The Keyword Extraction stage in Indexing Pipeline to identify a set of keywords from a source field and save the identified keywords in a target field. Use the target field to identify the intention of the search user better.
SearchAssist applies various NLP algorithms to extract keywords.
- Define a condition for the keyword extraction stage. SearchAssist extract keywords only from the documents that satisfy the given condition.
- Re-order or delete keyword extractions.
- Simulate the changes before saving them.
To configure for keyword extraction, take the following steps:
- Click the Indices tab on the top.
- On the left pane, under the Index Configuration section, click Workbench.
- On the Workbench (Index Configuration) page, on the Stages column, click the + icon.
- Select Keyword Extraction from the Stage Type dropdown.
- Enter a name in the Stage Name field.
- Enter a condition in the Condition field.
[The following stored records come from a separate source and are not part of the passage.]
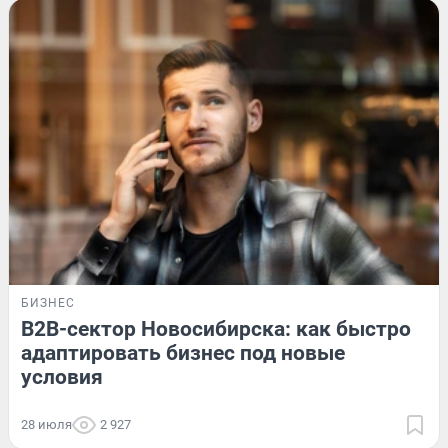
БИЗНЕС
B2B-сектор Новосибирска: как быстро
адаптировать бизнес под новые
условия
28 июля
2 927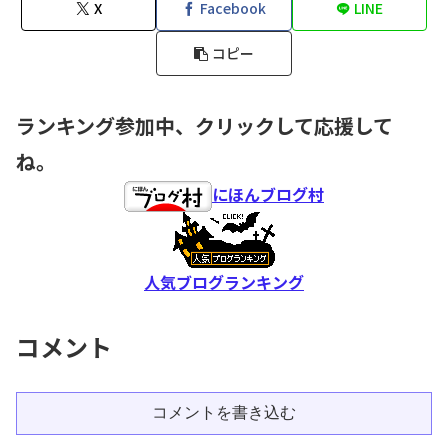
X
Facebook
LINE
コピー
ランキング参加中、クリックして応援して
ね。
にほんブログ村
人気ブログランキング
コメント
コメントを書き込む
You can add multiple conditions using the AND/OR connectors. SearchAssist considers only the documents that satisfy the conditions part of the stage. Refer Conditions for Keyword Extraction.
- Select the field you want to extract keyword from as Source Field
- Name the Target Field where you want to store the extracted keywords. The application creates this field. The following models are supported:
- Topic Rank – it’s a method to extract keyphrases from the most important topics of a document.
- Position Rank – it’s a method to capture both highly frequent words or phrases and their position in a document.
- Multi-partite Rank – it’s a keyphrase extraction method that encodes topical information within a multi-partite graph structure.
- Click Simulate to verify the configurations. The simulator displays the Source and the number of documents to which the mapping was applied, and the result. You can change the Source and the number of documents if there is no mention in the conditions.
- Once ready, click Save Configuration on the upper-right.
Conditions for Keyword ExtractionCondition is of the following format: ctx.field_name==value or ctx.field_name!=value.
Obtain the field_name from the Fields table under Index Configuration.
For example, ctx.contentType==”web” to restrict the extraction from the content from a web source.